Quota exhaustion: One tenant’s agent runs an infinite tool loop and exhausts the shared model quota. Mitigation: per-tenant rate limits, per-invocation timeouts, maximum tool call depth.

Noisy neighbor: One tenant’s expensive agent invocations slow down the pool. Mitigation: autoscaling based on aggregate load, tenant-aware routing, flag high-usage tenants for migration to silo.

Prompt injection across tenants: Tenant A crafts a prompt that tricks the agent into revealing tenant B’s data. Mitigation: strict input validation, separate model instances per tenant (silo model), output filtering.

Technical Verdict

Use AgentCore’s multi-tenant patterns if you are building a SaaS product with agentic features and you need to support more than 10 customers on shared infrastructure. The Bridge model (premium tenants in silos, standard tenants in pools) is the right default for most products.

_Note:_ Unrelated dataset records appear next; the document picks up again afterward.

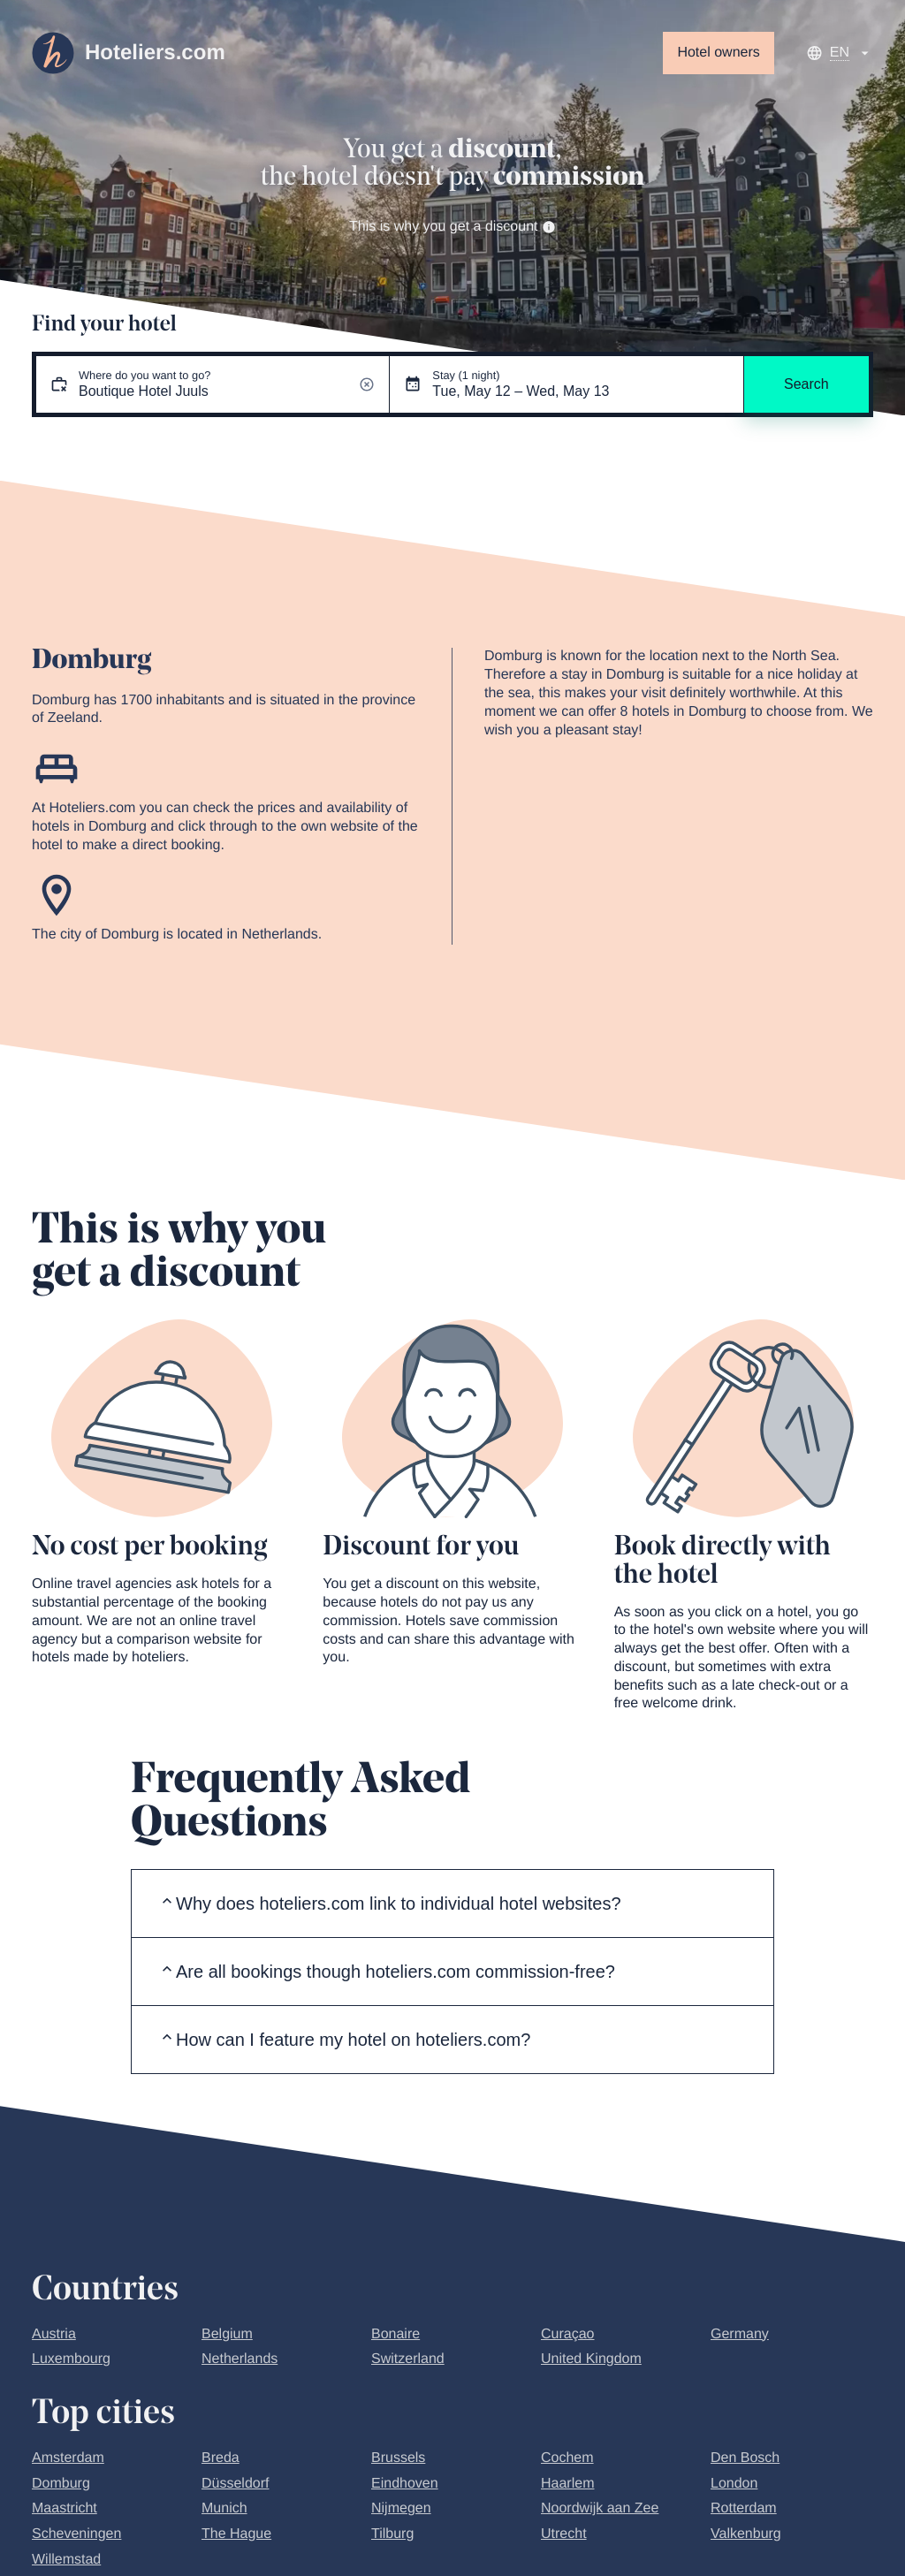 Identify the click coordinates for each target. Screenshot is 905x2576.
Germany (740, 2334)
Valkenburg (746, 2534)
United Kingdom (591, 2359)
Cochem (567, 2458)
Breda (221, 2458)
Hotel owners (718, 52)
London (734, 2483)
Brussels (398, 2458)
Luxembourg (71, 2359)
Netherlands (240, 2359)
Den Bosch (745, 2458)
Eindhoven (404, 2483)
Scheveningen (76, 2534)
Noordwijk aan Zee (599, 2508)
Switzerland (408, 2359)
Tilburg (392, 2534)
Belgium (227, 2334)
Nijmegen (401, 2508)
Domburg (61, 2483)
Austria (54, 2334)
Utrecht (564, 2534)
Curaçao (567, 2334)
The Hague (236, 2534)
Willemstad (66, 2559)
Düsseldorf (235, 2483)
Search (806, 383)
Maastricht (64, 2508)
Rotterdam (744, 2508)
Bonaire (395, 2334)
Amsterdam (68, 2458)
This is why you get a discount (452, 226)
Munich (224, 2508)
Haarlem (567, 2483) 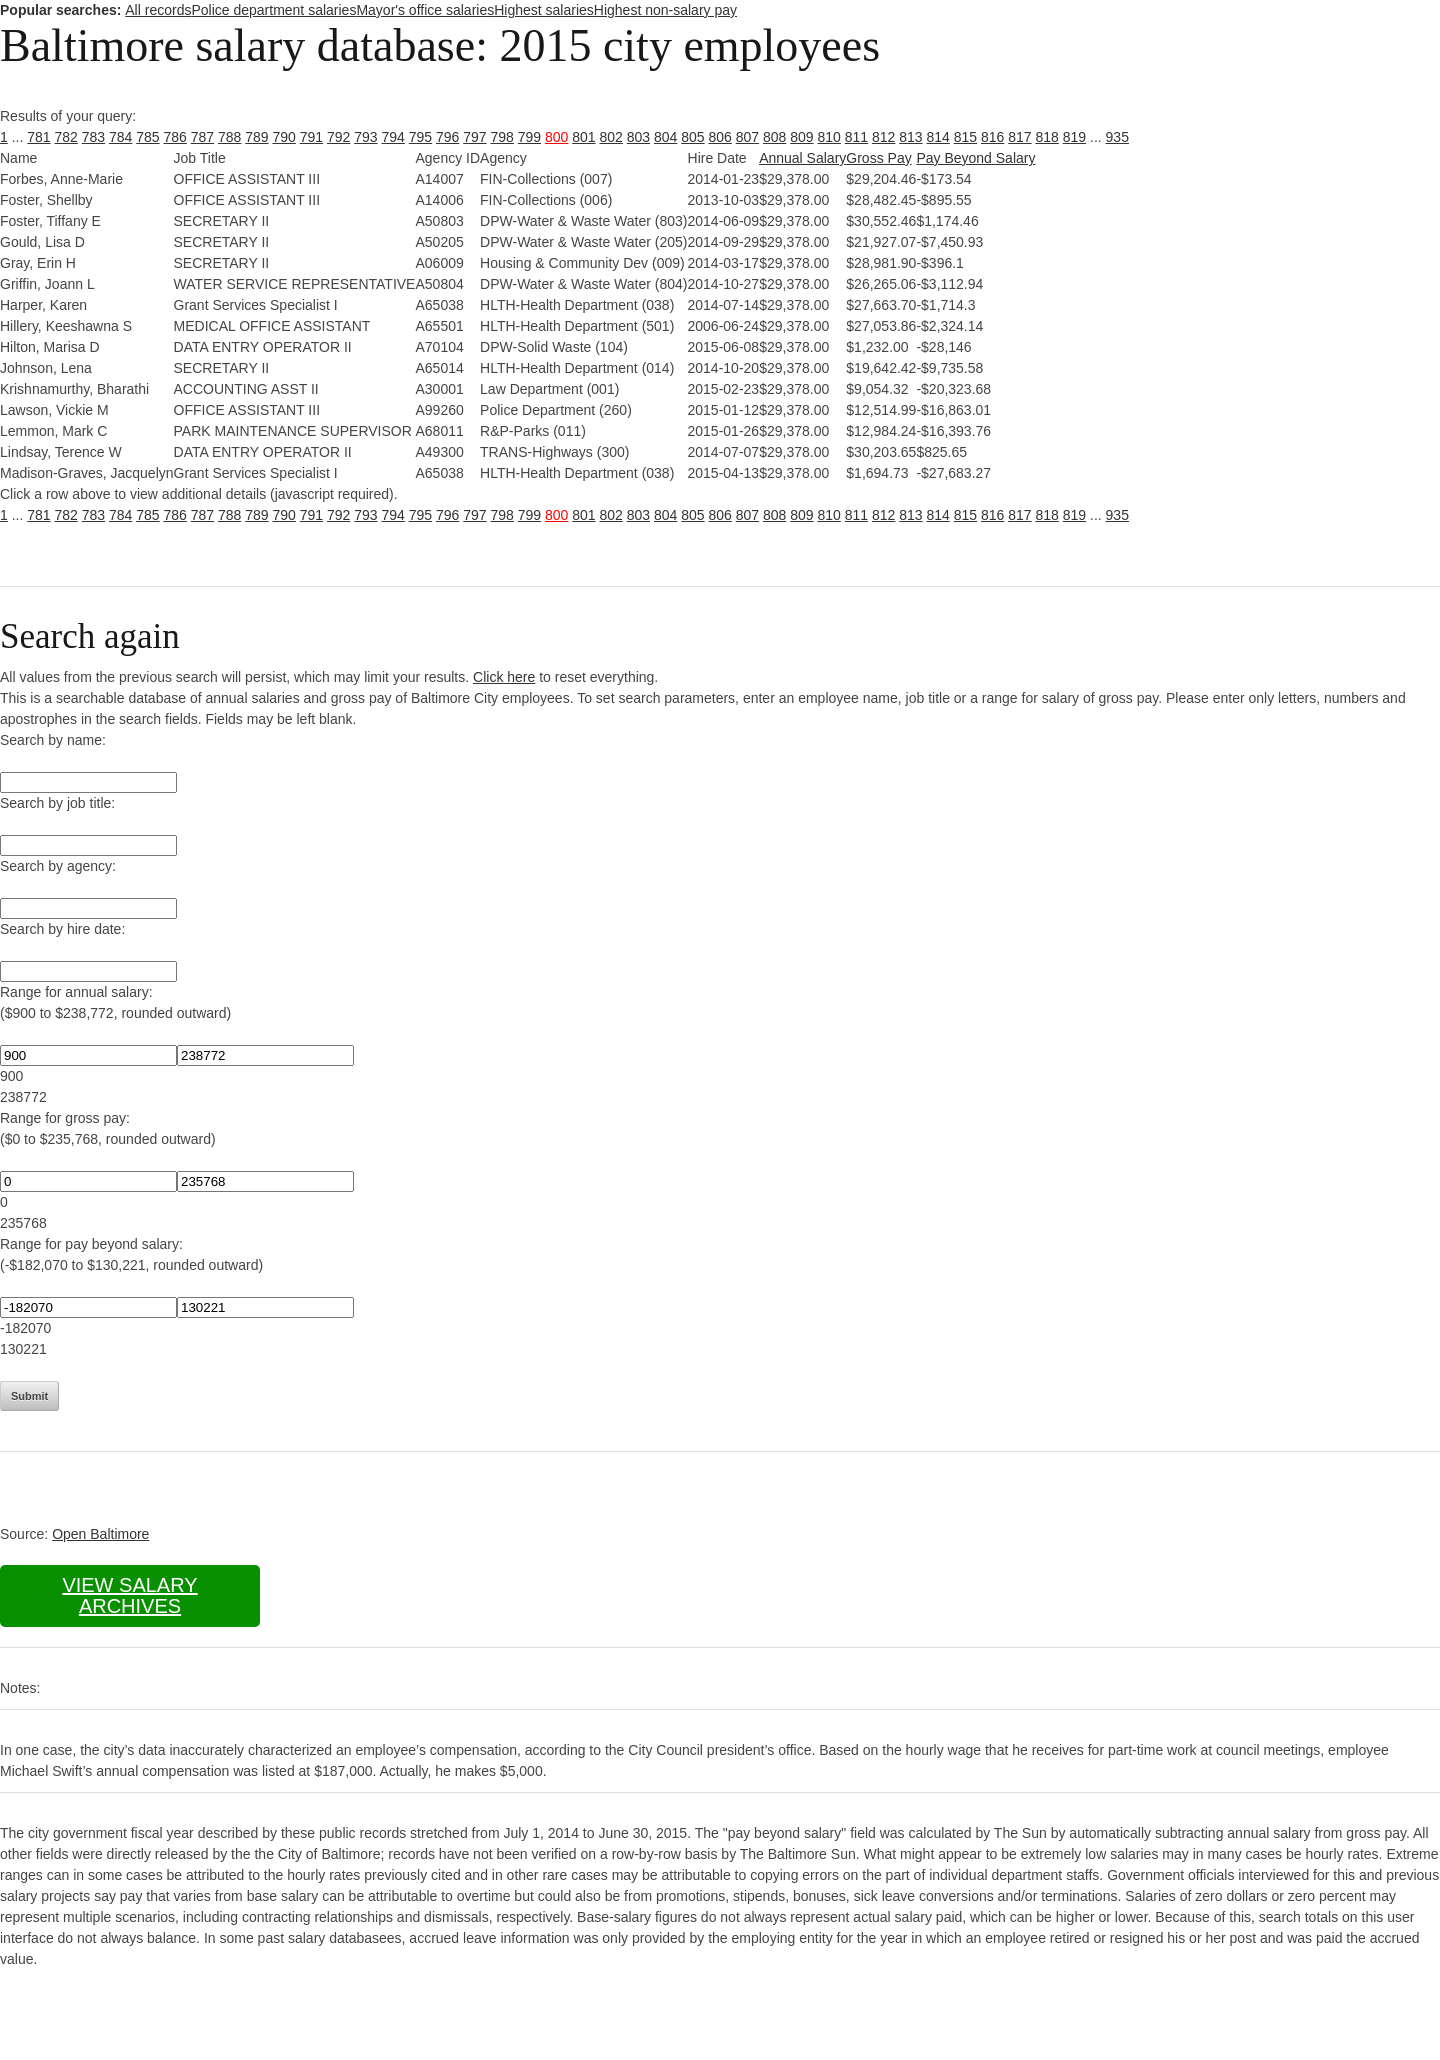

Avoid pooled architectures if your customers have strict compliance requirements (HIPAA, PCI-DSS) or if cross-tenant data leakage would be catastrophic. In those cases, go full silo or run separate AWS accounts per tenant.

Skip AgentCore entirely if you are building a single-tenant application or if you need custom orchestration logic that doesn’t fit the framework’s opinionated design. The overhead of learning AgentCore’s abstractions isn’t worth it for simple use cases.

The hard part is not the infrastructure. The hard part is disciplined tenant scoping in every query, every API call, and every tool implementation. One missing tenant_id filter is a data breach.